08/02/2018

Transformando el sistema de registro de la identidad, por Ariana Jaúregui

El pasado 9 de enero la Corte Interamericana de Derechos Humanos publicó una Opinión Consultiva pronunciándose sobre algunas de las obligaciones estatales vinculadas al reconocimiento de derechos de población LGBTIQ+. La Opinión Consultiva responde a una solicitud planteada por Costa Rica el 16 de mayo de 2016, en la que pedían una interpretación de la Corte sobre los temas de identidad de género y los derechos patrimoniales derivados de vínculos entre personas del mismo sexo. Si bien esta opinión consultiva se popularizó por su posición a favor del matrimonio entre personas del mismo sexo, es importante también evaluar los alcances de este pronunciamiento en relación a las personas trans y su derecho al reconocimiento de la identidad de género[1].

En concreto, la Corte consideró que el cambio de nombre, la adecuación de la imagen, así como la rectificación a la mención del sexo o género, en los registros y en los documentos de identidad para que estos sean acordes a la identidad de género auto-percibida, es un derecho protegido por la Convención Americana sobre Derechos Humanos. Como consecuencia, los Estados están en la obligación de reconocer, regular, y establecer los procedimientos adecuados para tales fines[2].

La OC inicia haciendo alusión al derecho a la identidad, reconocido como uno de los derechos protegidos por la Convención Americana, el cual define como “el conjunto de atributos y características que permiten la individualización de la persona en sociedad[3]. Este derecho se desprende del reconocimiento del libre desarrollo de la persona y del derecho a la vida privada, y se vincula con principios como la dignidad humana, el derecho a la vida y el principio de autonomía de la persona[4].

A partir de esto, menciona la importancia de tomar en cuenta la identidad de género como un elemento constituyente y constitutivo de la identidad.

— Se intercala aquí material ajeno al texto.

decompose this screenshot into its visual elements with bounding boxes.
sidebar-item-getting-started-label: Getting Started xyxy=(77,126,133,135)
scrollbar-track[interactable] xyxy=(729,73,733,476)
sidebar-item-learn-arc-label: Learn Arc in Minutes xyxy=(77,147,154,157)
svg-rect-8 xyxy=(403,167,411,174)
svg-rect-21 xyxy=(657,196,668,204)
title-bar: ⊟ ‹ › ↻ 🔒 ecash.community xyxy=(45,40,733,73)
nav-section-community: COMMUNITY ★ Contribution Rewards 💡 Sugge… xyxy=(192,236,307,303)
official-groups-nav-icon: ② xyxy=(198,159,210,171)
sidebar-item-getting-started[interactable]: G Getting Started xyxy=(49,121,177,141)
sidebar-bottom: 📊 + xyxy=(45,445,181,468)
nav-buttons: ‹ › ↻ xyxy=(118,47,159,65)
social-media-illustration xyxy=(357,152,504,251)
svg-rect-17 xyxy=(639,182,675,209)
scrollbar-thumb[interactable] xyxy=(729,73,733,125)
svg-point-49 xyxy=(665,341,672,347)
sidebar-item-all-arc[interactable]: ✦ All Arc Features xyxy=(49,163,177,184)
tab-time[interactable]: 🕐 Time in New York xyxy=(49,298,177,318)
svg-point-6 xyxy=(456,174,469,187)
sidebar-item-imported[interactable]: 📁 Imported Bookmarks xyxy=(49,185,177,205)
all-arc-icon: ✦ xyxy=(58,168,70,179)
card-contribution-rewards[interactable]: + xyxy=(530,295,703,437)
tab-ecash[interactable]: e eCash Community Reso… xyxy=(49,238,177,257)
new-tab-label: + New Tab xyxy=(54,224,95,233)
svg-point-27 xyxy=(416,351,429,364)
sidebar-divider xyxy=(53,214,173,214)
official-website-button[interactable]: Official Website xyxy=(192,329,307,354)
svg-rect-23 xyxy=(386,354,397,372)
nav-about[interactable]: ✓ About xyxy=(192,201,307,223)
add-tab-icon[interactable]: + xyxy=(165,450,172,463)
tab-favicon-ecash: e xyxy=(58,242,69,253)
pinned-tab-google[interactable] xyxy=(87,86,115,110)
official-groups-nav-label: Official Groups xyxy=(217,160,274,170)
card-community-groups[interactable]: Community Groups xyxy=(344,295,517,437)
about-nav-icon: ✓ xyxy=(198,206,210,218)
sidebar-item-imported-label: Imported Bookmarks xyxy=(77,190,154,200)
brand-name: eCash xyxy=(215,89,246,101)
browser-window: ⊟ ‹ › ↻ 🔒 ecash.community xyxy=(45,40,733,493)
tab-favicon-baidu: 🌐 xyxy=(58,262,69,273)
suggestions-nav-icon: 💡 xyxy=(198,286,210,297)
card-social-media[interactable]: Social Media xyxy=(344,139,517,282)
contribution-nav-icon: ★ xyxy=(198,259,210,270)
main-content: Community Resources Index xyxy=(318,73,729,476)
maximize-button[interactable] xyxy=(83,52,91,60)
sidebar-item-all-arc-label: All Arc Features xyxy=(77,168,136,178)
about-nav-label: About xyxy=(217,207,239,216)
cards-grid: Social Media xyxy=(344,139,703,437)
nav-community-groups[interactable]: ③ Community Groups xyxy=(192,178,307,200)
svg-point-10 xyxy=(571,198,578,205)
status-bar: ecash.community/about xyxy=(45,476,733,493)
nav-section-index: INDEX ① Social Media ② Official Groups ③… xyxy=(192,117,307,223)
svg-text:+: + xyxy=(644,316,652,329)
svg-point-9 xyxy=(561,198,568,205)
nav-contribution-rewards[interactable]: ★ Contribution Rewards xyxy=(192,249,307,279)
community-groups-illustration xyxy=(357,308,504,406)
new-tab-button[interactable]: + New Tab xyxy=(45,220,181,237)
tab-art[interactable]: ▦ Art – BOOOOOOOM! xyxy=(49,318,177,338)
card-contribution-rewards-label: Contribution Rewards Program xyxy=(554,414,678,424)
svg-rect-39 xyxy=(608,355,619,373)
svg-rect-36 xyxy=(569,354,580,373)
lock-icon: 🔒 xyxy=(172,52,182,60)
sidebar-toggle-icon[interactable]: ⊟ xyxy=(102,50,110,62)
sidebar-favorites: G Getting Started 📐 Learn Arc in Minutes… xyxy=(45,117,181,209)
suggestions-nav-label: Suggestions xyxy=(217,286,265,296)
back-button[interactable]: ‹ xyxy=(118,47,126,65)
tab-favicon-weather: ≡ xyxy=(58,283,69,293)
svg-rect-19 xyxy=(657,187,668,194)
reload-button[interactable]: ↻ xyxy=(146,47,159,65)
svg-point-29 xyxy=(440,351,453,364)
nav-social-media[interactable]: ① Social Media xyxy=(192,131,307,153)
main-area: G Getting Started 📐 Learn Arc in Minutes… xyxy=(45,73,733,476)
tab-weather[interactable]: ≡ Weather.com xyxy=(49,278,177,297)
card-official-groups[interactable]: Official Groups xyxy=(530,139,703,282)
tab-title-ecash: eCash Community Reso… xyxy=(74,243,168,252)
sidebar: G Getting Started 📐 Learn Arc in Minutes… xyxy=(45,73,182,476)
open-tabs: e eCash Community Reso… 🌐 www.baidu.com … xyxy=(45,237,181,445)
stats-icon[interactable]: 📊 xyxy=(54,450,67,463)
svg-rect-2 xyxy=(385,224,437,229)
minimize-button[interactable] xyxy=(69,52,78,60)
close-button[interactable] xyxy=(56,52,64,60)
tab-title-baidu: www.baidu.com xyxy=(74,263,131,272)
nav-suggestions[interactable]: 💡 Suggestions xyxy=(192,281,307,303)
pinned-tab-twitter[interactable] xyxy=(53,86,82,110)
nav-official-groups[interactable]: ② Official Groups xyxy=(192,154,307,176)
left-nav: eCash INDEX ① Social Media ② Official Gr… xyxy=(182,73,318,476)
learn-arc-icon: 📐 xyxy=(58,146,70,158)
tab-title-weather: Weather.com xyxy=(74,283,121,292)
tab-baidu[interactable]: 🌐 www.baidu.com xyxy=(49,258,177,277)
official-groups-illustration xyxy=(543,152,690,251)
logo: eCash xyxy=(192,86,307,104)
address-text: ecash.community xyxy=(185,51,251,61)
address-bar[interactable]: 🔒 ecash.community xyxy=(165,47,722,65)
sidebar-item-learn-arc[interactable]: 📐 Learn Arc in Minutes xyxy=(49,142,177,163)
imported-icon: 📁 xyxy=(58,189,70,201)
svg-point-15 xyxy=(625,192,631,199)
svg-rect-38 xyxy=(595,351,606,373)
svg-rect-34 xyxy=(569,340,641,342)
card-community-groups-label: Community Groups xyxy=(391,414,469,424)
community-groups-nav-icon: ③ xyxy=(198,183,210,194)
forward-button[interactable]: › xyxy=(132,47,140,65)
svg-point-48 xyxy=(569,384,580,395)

Esta se refiere a “la vivencia interna e individual del género tal como cada persona la siente, la cual podría corresponder o no con el sexo asignado al momento del nacimiento (…), el reconocimiento de la identidad de género se encuentra ligada necesariamente con la idea según la cual el sexo y el género deben ser percibidos como parte de una construcción identitaria que es resultado de la decisión libre y autónoma de cada persona, sin que deba estar sujeta a su genitalidad”[5]

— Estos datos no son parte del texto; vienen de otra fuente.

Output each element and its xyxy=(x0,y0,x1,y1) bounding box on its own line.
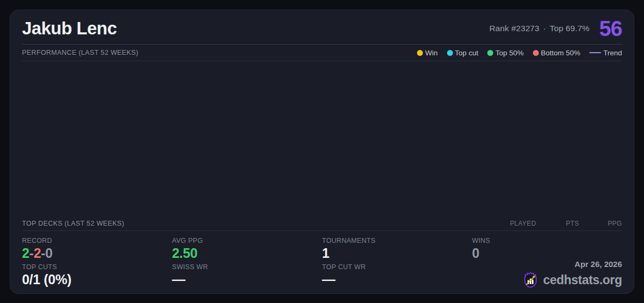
stat-label: RECORD xyxy=(22,237,172,244)
rank-text: Rank #23273·Top 69.7% xyxy=(489,24,590,33)
performance-section-title: PERFORMANCE (LAST 52 WEEKS) xyxy=(22,49,138,56)
column-header-ppg: PPG xyxy=(579,220,622,227)
rank-summary: Rank #23273·Top 69.7% 56 xyxy=(489,18,622,39)
stat-value-wins: 0 xyxy=(472,246,623,261)
stat-value-record: 2-2-0 xyxy=(22,246,172,261)
site-name: cedhstats.org xyxy=(543,273,622,287)
stat-tournaments: TOURNAMENTS 1 xyxy=(322,235,472,261)
legend-item-trend: Trend xyxy=(589,49,622,57)
player-score: 56 xyxy=(599,18,623,39)
legend-label: Bottom 50% xyxy=(541,49,581,57)
stat-value-top-cuts: 0/1 (0%) xyxy=(22,272,172,287)
legend-label: Trend xyxy=(603,49,622,57)
legend-item-topcut: Top cut xyxy=(447,49,479,57)
trend-line-icon xyxy=(589,52,601,54)
column-header-pts: PTS xyxy=(536,220,579,227)
top-decks-columns: PLAYED PTS PPG xyxy=(493,220,622,227)
topcut-dot-icon xyxy=(447,50,453,56)
stat-wins: WINS 0 xyxy=(472,235,623,261)
stat-label: AVG PPG xyxy=(172,237,323,244)
legend-item-bottom50: Bottom 50% xyxy=(533,49,581,57)
stat-label: TOP CUTS xyxy=(22,263,172,271)
page-title: Jakub Lenc xyxy=(22,18,117,39)
stat-value-tournaments: 1 xyxy=(322,246,472,261)
stat-label: TOURNAMENTS xyxy=(322,237,472,244)
win-dot-icon xyxy=(417,50,423,56)
legend-item-top50: Top 50% xyxy=(487,49,524,57)
top-decks-section-title: TOP DECKS (LAST 52 WEEKS) xyxy=(22,220,125,227)
stat-avg-ppg: AVG PPG 2.50 xyxy=(172,235,323,261)
legend-label: Win xyxy=(425,49,437,57)
rank-value: Rank #23273 xyxy=(489,24,539,33)
stat-value-top-cut-wr: — xyxy=(322,272,472,287)
rank-separator: · xyxy=(543,24,546,33)
stat-swiss-wr: SWISS WR — xyxy=(172,261,323,287)
legend-item-win: Win xyxy=(417,49,437,57)
site-branding: cedhstats.org xyxy=(522,271,622,289)
cedhstats-shield-logo-icon xyxy=(522,271,539,289)
date-text: Apr 26, 2026 xyxy=(522,259,622,269)
record-draws: 0 xyxy=(45,246,53,261)
stat-value-avg-ppg: 2.50 xyxy=(172,246,323,261)
stat-label: TOP CUT WR xyxy=(322,263,472,271)
stat-label: SWISS WR xyxy=(172,263,323,271)
top50-dot-icon xyxy=(487,50,493,56)
top-percent: Top 69.7% xyxy=(550,24,589,33)
stat-top-cuts: TOP CUTS 0/1 (0%) xyxy=(22,261,172,287)
stat-label: WINS xyxy=(472,237,623,244)
stats-grid: RECORD 2-2-0 AVG PPG 2.50 TOURNAMENTS 1 … xyxy=(22,231,622,293)
stat-record: RECORD 2-2-0 xyxy=(22,235,172,261)
performance-chart-area xyxy=(22,61,622,217)
performance-header-row: PERFORMANCE (LAST 52 WEEKS) Win Top cut … xyxy=(22,45,622,61)
stat-value-swiss-wr: — xyxy=(172,272,323,287)
record-wins: 2 xyxy=(22,246,30,261)
stat-top-cut-wr: TOP CUT WR — xyxy=(322,261,472,287)
column-header-played: PLAYED xyxy=(493,220,536,227)
top-decks-header-row: TOP DECKS (LAST 52 WEEKS) PLAYED PTS PPG xyxy=(22,217,622,231)
record-dash: - xyxy=(30,246,34,261)
legend-label: Top cut xyxy=(455,49,479,57)
footer: Apr 26, 2026 cedhstats.org xyxy=(522,259,622,289)
chart-legend: Win Top cut Top 50% Bottom 50% Trend xyxy=(417,49,622,57)
record-losses: 2 xyxy=(34,246,41,261)
card-header: Jakub Lenc Rank #23273·Top 69.7% 56 xyxy=(22,10,622,45)
player-stats-card: Jakub Lenc Rank #23273·Top 69.7% 56 PERF… xyxy=(10,10,634,294)
legend-label: Top 50% xyxy=(495,49,524,57)
bottom50-dot-icon xyxy=(533,50,539,56)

De esta manera, el derecho a la identidad es tanto un derecho en sí mismo como un derecho que es esencial para el ejercicio de otros derechos de naturaleza política, civil, económica, social, cultural[6]. Es por este motivo, que se desprende la obligación para los Estados de permitir a toda persona la posibilidad de registrar y/o de cambiar, rectificar o adecuar su nombre, imagen y la referencia al sexo o género en sus documentos de identidad y demás registros oficiales, brindando las medidas necesarias para facilitar este procedimiento[7]. Esta es una acción necesaria para garantizar el derecho a la personalidad jurídica, reconocido en el artículo 3 de la Convención Americana, que determina la existencia efectiva ante la sociedad y el Estado, permitiéndoles gozar de derechos, ejercerlos y tener capacidad de actuar[8].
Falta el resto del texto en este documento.